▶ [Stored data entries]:
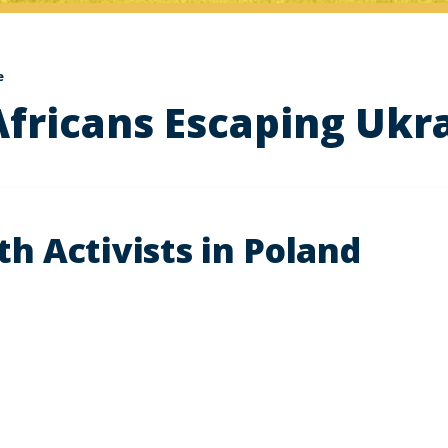
e
Africans Escaping Ukr
h Activists in Poland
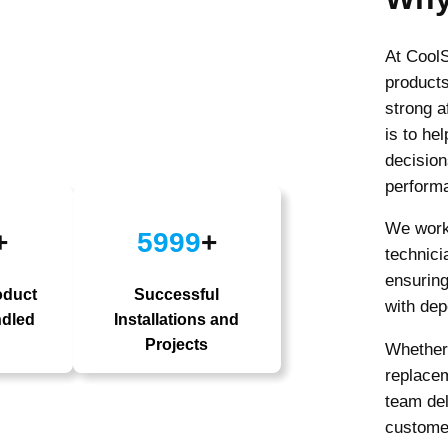
At CoolS
products
strong a
is to he
decision
performa
We work 
+
5999
+
technici
ensuring
oduct
Successful
with dep
ndled
Installations and
Projects
Whether 
replacem
team del
custome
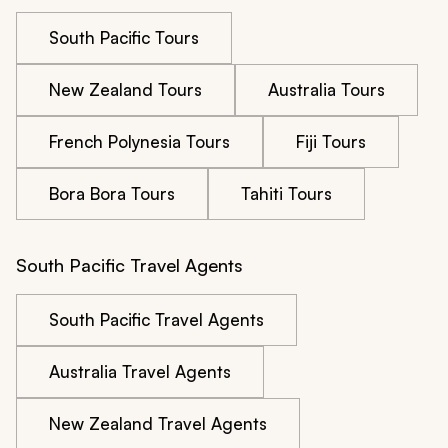
South Pacific Tours
New Zealand Tours
Australia Tours
French Polynesia Tours
Fiji Tours
Bora Bora Tours
Tahiti Tours
South Pacific Travel Agents
South Pacific Travel Agents
Australia Travel Agents
New Zealand Travel Agents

▶ [Aim of the task]:
Your answer should be the lines of the records that hold the string "Zealand".

▶ [Output for this exercise]:
New Zealand Tours
New Zealand Travel Agents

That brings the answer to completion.